### DATA SHOWN ###

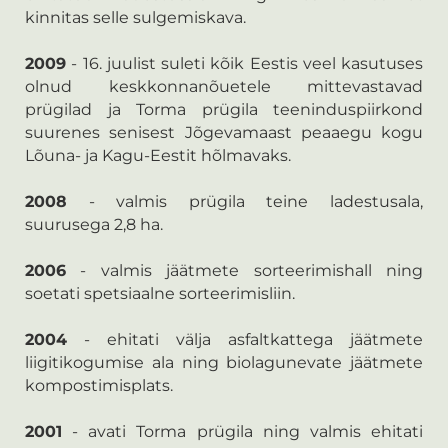
kinnitas selle sulgemiskava.
2009
- 16. juulist suleti kõik Eestis veel kasutuses
olnud keskkonnanõuetele mittevastavad
prügilad ja Torma prügila teeninduspiirkond
suurenes senisest Jõgevamaast peaaegu kogu
Lõuna- ja Kagu-Eestit hõlmavaks.
2008
- valmis prügila teine ladestusala,
suurusega 2,8 ha.
2006
- valmis jäätmete sorteerimishall ning
soetati spetsiaalne sorteerimisliin.
2004
- ehitati välja asfaltkattega jäätmete
liigitikogumise ala ning biolagunevate jäätmete
kompostimisplats.
2001
- avati Torma prügila ning valmis ehitati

###

**WORK TASK**
Please print out the entries above exactly. The pictures stay out.

**WRITTEN REPLY**
kinnitas selle sulgemiskava.
2009
- 16. juulist suleti kõik Eestis veel kasutuses
olnud keskkonnanõuetele mittevastavad
prügilad ja Torma prügila teeninduspiirkond
suurenes senisest Jõgevamaast peaaegu kogu
Lõuna- ja Kagu-Eestit hõlmavaks.
2008
- valmis prügila teine ladestusala,
suurusega 2,8 ha.
2006
- valmis jäätmete sorteerimishall ning
soetati spetsiaalne sorteerimisliin.
2004
- ehitati välja asfaltkattega jäätmete
liigitikogumise ala ning biolagunevate jäätmete
kompostimisplats.
2001
- avati Torma prügila ning valmis ehitati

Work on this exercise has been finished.